### Activity
Compute how many lines in the entries below contain "литература", and output nothing but the number.

### Dataset items
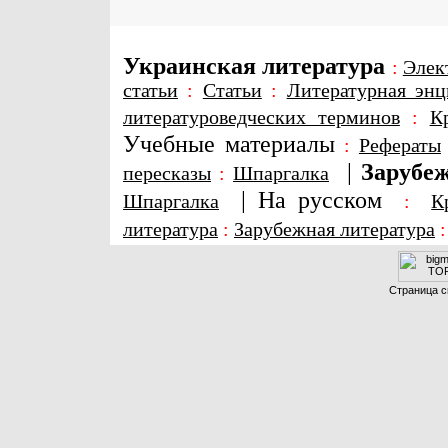
Украинская литература
:
Элек
статьи
:
Статьи
:
Литературная энц
литературоведческих терминов
:
К
Учебные материалы
:
Рефераты
|
Зарубеж
пересказы
:
Шпаргалка
|
На русском
Шпаргалка
:
К
литература
:
Зарубежная литература
Страница с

### Solution below
3